#### Stored data ####
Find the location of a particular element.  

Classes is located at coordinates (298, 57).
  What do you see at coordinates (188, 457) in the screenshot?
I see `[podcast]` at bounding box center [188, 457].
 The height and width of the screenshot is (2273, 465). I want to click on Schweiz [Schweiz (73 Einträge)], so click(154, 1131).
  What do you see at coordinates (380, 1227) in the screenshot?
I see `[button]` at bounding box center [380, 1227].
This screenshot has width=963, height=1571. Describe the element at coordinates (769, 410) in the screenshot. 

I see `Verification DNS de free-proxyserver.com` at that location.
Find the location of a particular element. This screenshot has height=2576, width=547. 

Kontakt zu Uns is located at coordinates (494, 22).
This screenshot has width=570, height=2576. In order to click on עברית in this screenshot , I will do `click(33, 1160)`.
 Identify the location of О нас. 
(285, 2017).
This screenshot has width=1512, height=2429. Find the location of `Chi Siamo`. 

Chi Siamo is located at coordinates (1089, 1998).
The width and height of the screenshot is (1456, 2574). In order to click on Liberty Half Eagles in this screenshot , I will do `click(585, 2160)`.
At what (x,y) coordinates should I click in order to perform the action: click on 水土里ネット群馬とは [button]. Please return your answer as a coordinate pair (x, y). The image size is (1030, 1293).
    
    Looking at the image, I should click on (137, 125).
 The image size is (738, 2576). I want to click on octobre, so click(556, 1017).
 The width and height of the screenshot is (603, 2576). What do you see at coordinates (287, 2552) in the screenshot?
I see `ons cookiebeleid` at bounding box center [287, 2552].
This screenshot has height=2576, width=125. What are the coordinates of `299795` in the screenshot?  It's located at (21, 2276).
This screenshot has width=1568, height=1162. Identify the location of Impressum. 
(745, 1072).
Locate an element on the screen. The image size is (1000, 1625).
####
■ Task to carry out ■
Take exactly the lines from the one containing "This screenshot has width=570, height=2576." through the one containing "The width and height of the screenshot is (1456, 2574)." in the data above, and output them with nothing added.

■ Finished task ■
This screenshot has width=570, height=2576. In order to click on עברית in this screenshot , I will do `click(33, 1160)`.
 Identify the location of О нас. 
(285, 2017).
This screenshot has width=1512, height=2429. Find the location of `Chi Siamo`. 

Chi Siamo is located at coordinates (1089, 1998).
The width and height of the screenshot is (1456, 2574). In order to click on Liberty Half Eagles in this screenshot , I will do `click(585, 2160)`.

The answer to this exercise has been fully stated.